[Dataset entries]
= Beginning of Section =

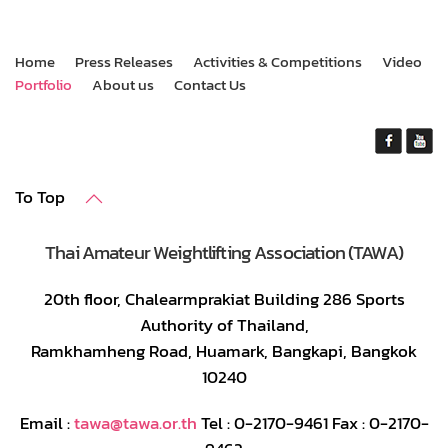
Home
Press Releases
Activities & Competitions
Video
Portfolio
About us
Contact Us
To Top
Thai Amateur Weightlifting Association (TAWA)
20th floor, Chalearmprakiat Building 286 Sports
Authority of Thailand,
Ramkhamheng Road, Huamark, Bangkapi, Bangkok
10240
Email :
tawa@tawa.or.th
Tel : 0-2170-9461 Fax : 0-2170-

= End of Section =

What needs to be done: Give again the closing portion of the entries, from the line with "Press Releases" through the last line. Keep it exact and add nothing.

Exercise result:
Press Releases
Activities & Competitions
Video
Portfolio
About us
Contact Us
To Top
Thai Amateur Weightlifting Association (TAWA)
20th floor, Chalearmprakiat Building 286 Sports
Authority of Thailand,
Ramkhamheng Road, Huamark, Bangkapi, Bangkok
10240
Email :
tawa@tawa.or.th
Tel : 0-2170-9461 Fax : 0-2170-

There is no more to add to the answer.